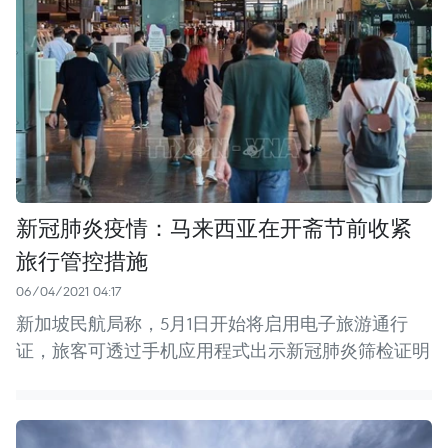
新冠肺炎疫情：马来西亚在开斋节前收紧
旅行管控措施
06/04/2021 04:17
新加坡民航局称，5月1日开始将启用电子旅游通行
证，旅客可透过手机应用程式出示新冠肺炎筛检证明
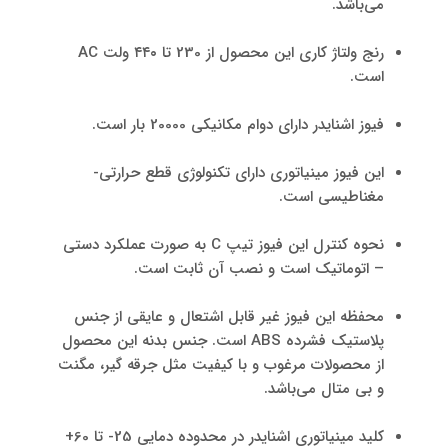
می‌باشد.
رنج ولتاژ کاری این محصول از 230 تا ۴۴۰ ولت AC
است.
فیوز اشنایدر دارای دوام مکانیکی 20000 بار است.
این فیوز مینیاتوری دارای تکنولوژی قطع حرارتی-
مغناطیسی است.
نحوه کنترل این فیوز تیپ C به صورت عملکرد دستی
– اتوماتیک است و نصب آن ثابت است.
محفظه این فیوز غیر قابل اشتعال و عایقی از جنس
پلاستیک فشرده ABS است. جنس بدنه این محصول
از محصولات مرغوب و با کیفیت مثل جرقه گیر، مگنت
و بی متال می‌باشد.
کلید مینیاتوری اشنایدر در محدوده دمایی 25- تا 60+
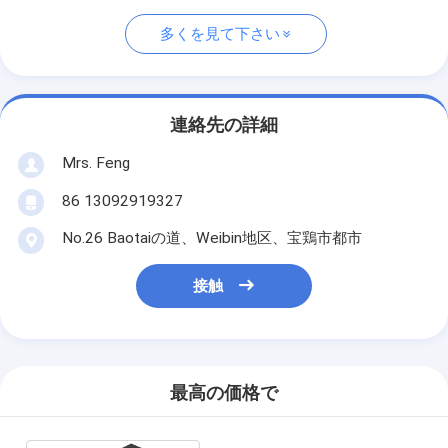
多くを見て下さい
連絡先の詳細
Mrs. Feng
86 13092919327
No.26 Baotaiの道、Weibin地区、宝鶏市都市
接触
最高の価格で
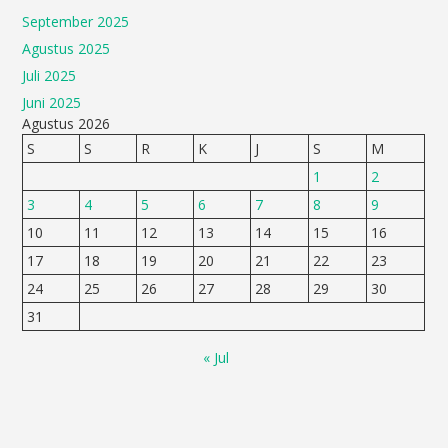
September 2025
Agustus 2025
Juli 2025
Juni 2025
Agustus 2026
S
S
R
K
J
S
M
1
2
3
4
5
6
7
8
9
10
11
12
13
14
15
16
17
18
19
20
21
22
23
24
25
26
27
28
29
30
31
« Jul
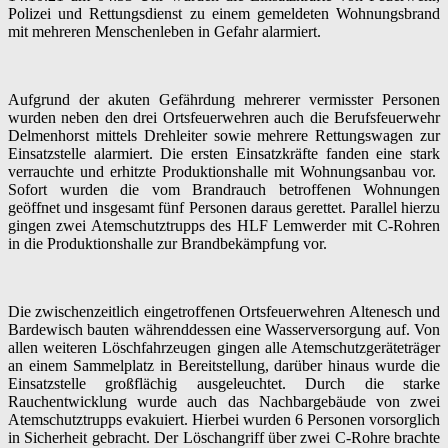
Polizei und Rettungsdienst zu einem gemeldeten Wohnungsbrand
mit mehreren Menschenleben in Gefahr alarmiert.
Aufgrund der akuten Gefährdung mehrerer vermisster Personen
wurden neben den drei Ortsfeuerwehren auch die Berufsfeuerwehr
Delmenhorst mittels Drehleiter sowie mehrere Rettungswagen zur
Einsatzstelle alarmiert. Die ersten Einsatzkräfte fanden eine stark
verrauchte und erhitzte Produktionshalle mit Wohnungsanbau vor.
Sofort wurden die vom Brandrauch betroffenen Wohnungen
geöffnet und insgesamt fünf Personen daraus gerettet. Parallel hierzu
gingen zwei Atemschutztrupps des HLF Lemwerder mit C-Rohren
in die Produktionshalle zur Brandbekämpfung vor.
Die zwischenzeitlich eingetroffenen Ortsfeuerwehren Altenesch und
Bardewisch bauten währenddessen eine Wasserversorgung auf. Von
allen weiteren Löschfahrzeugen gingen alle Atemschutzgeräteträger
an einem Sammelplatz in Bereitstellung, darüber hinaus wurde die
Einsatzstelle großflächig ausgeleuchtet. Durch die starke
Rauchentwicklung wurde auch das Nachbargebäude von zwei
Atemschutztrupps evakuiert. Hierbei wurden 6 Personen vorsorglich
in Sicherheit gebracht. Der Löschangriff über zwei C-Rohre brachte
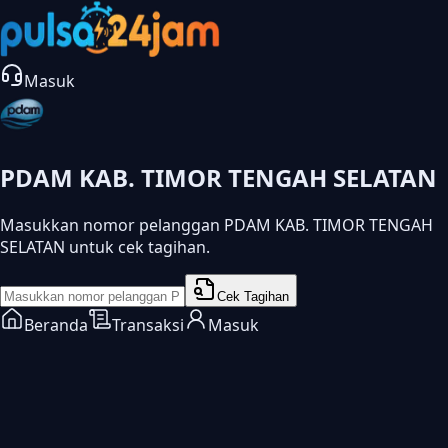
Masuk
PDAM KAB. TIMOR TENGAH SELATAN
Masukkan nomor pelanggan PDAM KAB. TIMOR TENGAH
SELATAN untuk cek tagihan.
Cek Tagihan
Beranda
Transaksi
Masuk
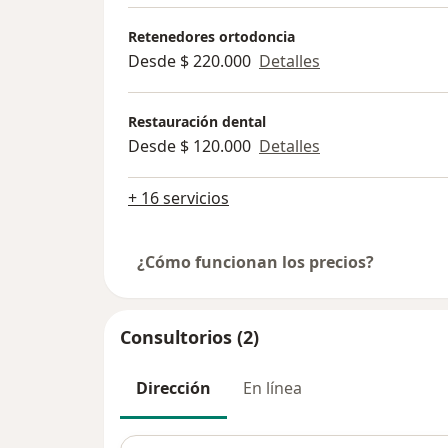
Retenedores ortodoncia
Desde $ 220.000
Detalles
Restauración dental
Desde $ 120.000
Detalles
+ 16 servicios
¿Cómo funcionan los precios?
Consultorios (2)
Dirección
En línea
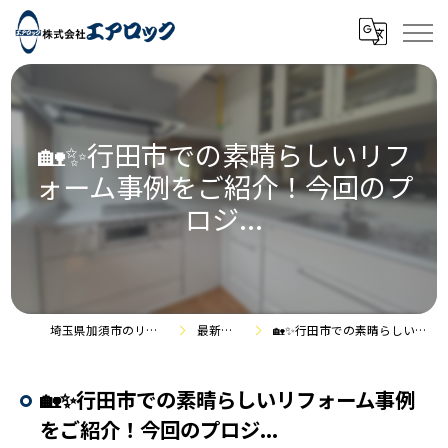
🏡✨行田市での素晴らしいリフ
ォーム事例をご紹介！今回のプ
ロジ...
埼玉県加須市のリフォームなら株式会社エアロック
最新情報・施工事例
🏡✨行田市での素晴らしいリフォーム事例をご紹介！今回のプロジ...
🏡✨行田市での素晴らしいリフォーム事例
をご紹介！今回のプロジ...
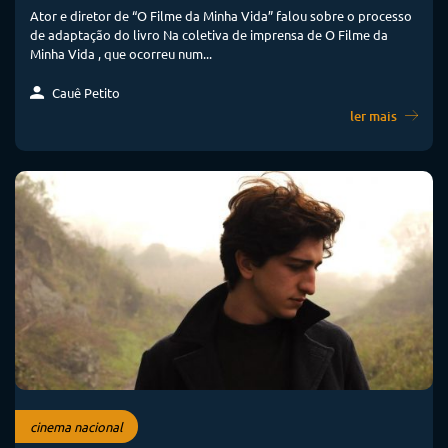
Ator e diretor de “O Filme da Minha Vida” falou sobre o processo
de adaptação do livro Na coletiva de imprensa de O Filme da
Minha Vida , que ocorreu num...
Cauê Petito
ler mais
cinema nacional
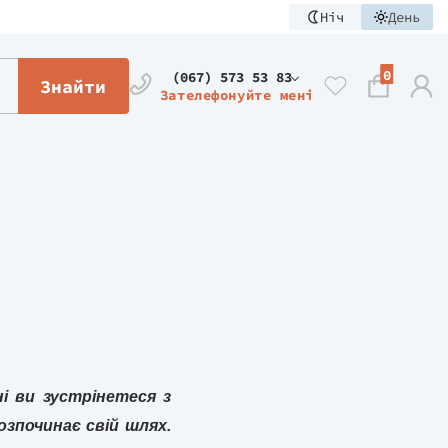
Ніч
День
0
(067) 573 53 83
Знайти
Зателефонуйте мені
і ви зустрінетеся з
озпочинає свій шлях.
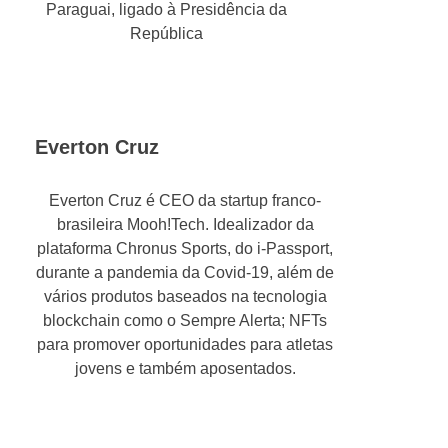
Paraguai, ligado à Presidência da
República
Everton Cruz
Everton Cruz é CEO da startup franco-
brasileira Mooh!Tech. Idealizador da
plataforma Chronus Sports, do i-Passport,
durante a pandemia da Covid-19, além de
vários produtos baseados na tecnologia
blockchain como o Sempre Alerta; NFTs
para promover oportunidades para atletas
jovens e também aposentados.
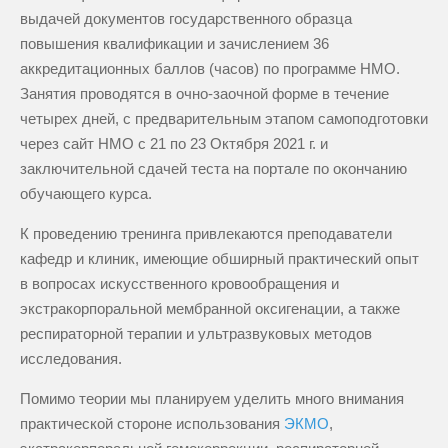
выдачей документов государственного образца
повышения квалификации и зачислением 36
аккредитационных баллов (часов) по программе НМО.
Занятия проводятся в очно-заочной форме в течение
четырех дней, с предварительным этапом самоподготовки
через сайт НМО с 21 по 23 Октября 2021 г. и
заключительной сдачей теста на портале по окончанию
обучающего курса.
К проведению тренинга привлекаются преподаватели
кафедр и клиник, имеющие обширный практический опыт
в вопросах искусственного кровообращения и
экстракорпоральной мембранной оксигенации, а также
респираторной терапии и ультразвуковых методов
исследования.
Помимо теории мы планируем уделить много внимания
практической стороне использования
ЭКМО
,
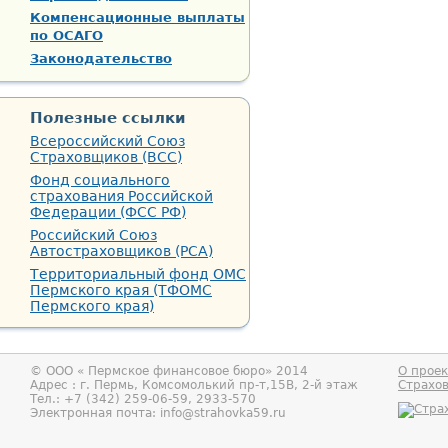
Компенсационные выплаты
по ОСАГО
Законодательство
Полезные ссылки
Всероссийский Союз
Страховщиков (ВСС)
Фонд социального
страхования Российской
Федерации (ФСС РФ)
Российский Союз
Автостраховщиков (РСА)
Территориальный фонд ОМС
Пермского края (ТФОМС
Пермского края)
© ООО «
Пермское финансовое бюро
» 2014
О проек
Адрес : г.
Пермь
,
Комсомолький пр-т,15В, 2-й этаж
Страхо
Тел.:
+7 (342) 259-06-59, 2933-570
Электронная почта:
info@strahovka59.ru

WHAT YOU NEED TO DO
Output the data above in full and exactly, with every image left out.

TASK ANSWER
新冠肺炎疫情：马来西亚在开斋节前收紧
旅行管控措施
06/04/2021 04:17
新加坡民航局称，5月1日开始将启用电子旅游通行
证，旅客可透过手机应用程式出示新冠肺炎筛检证明
می‌باشد.
رنج ولتاژ کاری این محصول از 230 تا ۴۴۰ ولت AC
است.
فیوز اشنایدر دارای دوام مکانیکی 20000 بار است.
این فیوز مینیاتوری دارای تکنولوژی قطع حرارتی-
مغناطیسی است.
نحوه کنترل این فیوز تیپ C به صورت عملکرد دستی
– اتوماتیک است و نصب آن ثابت است.
محفظه این فیوز غیر قابل اشتعال و عایقی از جنس
پلاستیک فشرده ABS است. جنس بدنه این محصول
از محصولات مرغوب و با کیفیت مثل جرقه گیر، مگنت
و بی متال می‌باشد.
کلید مینیاتوری اشنایدر در محدوده دمایی 25- تا 60+
多くを見て下さい
連絡先の詳細
Mrs. Feng
86 13092919327
No.26 Baotaiの道、Weibin地区、宝鶏市都市
接触
最高の価格で
September 2025
Agustus 2025
Juli 2025
Juni 2025
Agustus 2026
S
S
R
K
J
S
M
1
2
3
4
5
6
7
8
9
10
11
12
13
14
15
16
17
18
19
20
21
22
23
24
25
26
27
28
29
30
31
« Jul
Polizei und Rettungsdienst zu einem gemeldeten Wohnungsbrand
mit mehreren Menschenleben in Gefahr alarmiert.
Aufgrund der akuten Gefährdung mehrerer vermisster Personen
wurden neben den drei Ortsfeuerwehren auch die Berufsfeuerwehr
Delmenhorst mittels Drehleiter sowie mehrere Rettungswagen zur
Einsatzstelle alarmiert. Die ersten Einsatzkräfte fanden eine stark
verrauchte und erhitzte Produktionshalle mit Wohnungsanbau vor.
Sofort wurden die vom Brandrauch betroffenen Wohnungen
geöffnet und insgesamt fünf Personen daraus gerettet. Parallel hierzu
gingen zwei Atemschutztrupps des HLF Lemwerder mit C-Rohren
in die Produktionshalle zur Brandbekämpfung vor.
Die zwischenzeitlich eingetroffenen Ortsfeuerwehren Altenesch und
Bardewisch bauten währenddessen eine Wasserversorgung auf. Von
allen weiteren Löschfahrzeugen gingen alle Atemschutzgeräteträger
an einem Sammelplatz in Bereitstellung, darüber hinaus wurde die
Einsatzstelle großflächig ausgeleuchtet. Durch die starke
Rauchentwicklung wurde auch das Nachbargebäude von zwei
Atemschutztrupps evakuiert. Hierbei wurden 6 Personen vorsorglich
in Sicherheit gebracht. Der Löschangriff über zwei C-Rohre brachte
Masuk
PDAM KAB. TIMOR TENGAH SELATAN
Masukkan nomor pelanggan PDAM KAB. TIMOR TENGAH
SELATAN untuk cek tagihan.
Cek Tagihan
Beranda
Transaksi
Masuk
Retenedores ortodoncia
Desde $ 220.000
Detalles
Restauración dental
Desde $ 120.000
Detalles
+ 16 servicios
¿Cómo funcionan los precios?
Consultorios (2)
Dirección
En línea
🏡✨行田市での素晴らしいリフ
ォーム事例をご紹介！今回のプ
ロジ...
埼玉県加須市のリフォームなら株式会社エアロック
最新情報・施工事例
🏡✨行田市での素晴らしいリフォーム事例をご紹介！今回のプロジ...
🏡✨行田市での素晴らしいリフォーム事例
をご紹介！今回のプロジ...
Ator e diretor de “O Filme da Minha Vida” falou sobre o processo
de adaptação do livro Na coletiva de imprensa de O Filme da
Minha Vida , que ocorreu num...
Cauê Petito
ler mais
cinema nacional
Ніч
День
0
(067) 573 53 83
Знайти
Зателефонуйте мені
і ви зустрінетеся з
озпочинає свій шлях.
Paraguai, ligado à Presidência da
República
Everton Cruz
Everton Cruz é CEO da startup franco-
brasileira Mooh!Tech. Idealizador da
plataforma Chronus Sports, do i-Passport,
durante a pandemia da Covid-19, além de
vários produtos baseados na tecnologia
blockchain como o Sempre Alerta; NFTs
para promover oportunidades para atletas
jovens e também aposentados.
выдачей документов государственного образца
повышения квалификации и зачислением 36
аккредитационных баллов (часов) по программе НМО.
Занятия проводятся в очно-заочной форме в течение
четырех дней, с предварительным этапом самоподготовки
через сайт НМО с 21 по 23 Октября 2021 г. и
заключительной сдачей теста на портале по окончанию
обучающего курса.
К проведению тренинга привлекаются преподаватели
кафедр и клиник, имеющие обширный практический опыт
в вопросах искусственного кровообращения и
экстракорпоральной мембранной оксигенации, а также
респираторной терапии и ультразвуковых методов
исследования.
Помимо теории мы планируем уделить много внимания
практической стороне использования
ЭКМО
,
Компенсационные выплаты
по ОСАГО
Законодательство
Полезные ссылки
Всероссийский Союз
Страховщиков (ВСС)
Фонд социального
страхования Российской
Федерации (ФСС РФ)
Российский Союз
Автостраховщиков (РСА)
Территориальный фонд ОМС
Пермского края (ТФОМС
Пермского края)
© ООО «
Пермское финансовое бюро
» 2014
О проек
Адрес : г.
Пермь
,
Комсомолький пр-т,15В, 2-й этаж
Страхо
Тел.:
+7 (342) 259-06-59, 2933-570
Электронная почта:
info@strahovka59.ru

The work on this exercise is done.